Common Problems Found During Backflow Testing
Backflow testing is critical because these devices must work in high-stress situations. If a backflow preventer is damaged when the fire alarm goes off, it can soon become a public safety concern. As a result, you must do everything you can to maintain the tool. Get the machine tested on the regular and watch out for these common problems found during backflow testing.
Uneven Water Pressure
Backflow preventers stop contaminants from entering a water supply. Yet, certain elements of the tool play a crucial role in making this happen. For example, check valves ensure that the water is flowing in one direction. If it flows backward, the chances of pollution increase. Additionally, if water moves backward, there’s a strong likelihood the water pressure will be affected. If you notice uneven water pressure, make sure to have a professional inspect the check valves.
Slow Water Movement
Another common problem found during backflow testing is slow water movement. Water should drain out relatively quickly. Slow drainage could mean there’s something prohibiting the water from exiting. If this is the case, do what you can to maintain the device. Use a towel to wipe away any rust or debris that’s causing the obstruction.
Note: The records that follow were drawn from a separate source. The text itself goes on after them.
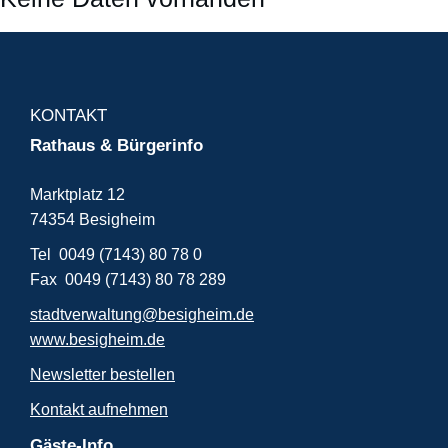
KONTAKT
Rathaus & Bürgerinfo
Marktplatz 12
74354 Besigheim
Tel 0049 (7143) 80 78 0
Fax 0049 (7143) 80 78 289
stadtverwaltung@besigheim.de
www.besigheim.de
Newsletter bestellen
Kontakt aufnehmen
Gäste-Info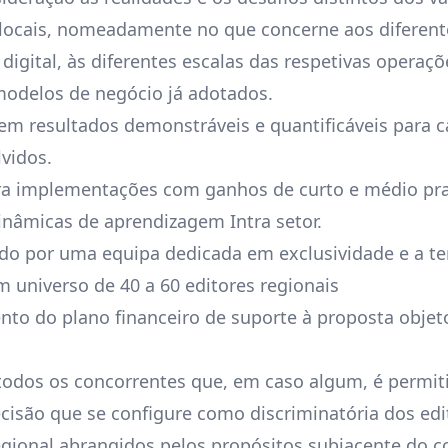
 locais, nomeadamente no que concerne aos diferente
digital, às diferentes escalas das respetivas operaçõ
modelos de negócio já adotados.
 em resultados demonstráveis e quantificáveis para 
vidos.
ra implementações com ganhos de curto e médio pra
nâmicas de aprendizagem Intra setor.
do por uma equipa dedicada em exclusividade e a te
 universo de 40 a 60 editores regionais
to do plano financeiro de suporte à proposta objet
todos os concorrentes que, em caso algum, é permit
cisão que se configure como discriminatória dos edi
gional abrangidos pelos propósitos subjacente do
Relief Valve Too High or Too Low
A relief valve is one of the most interesting components of a backflow preventer. Essentially, as the water rises, the relief valve will close. As the water gets lower, the opposite action occurs. Backflow companies, such as Backflow Direct, often find these valves have been incorrectly installed. So, instead of releasing water when it gets too high, the device is expected to operate at a threshold it isn’t capable of handling—the same is true if the relief valve is too low. Since they play such a vital role in the overall effectiveness of the machine, relief valves are one of the first things professionals look at during testing.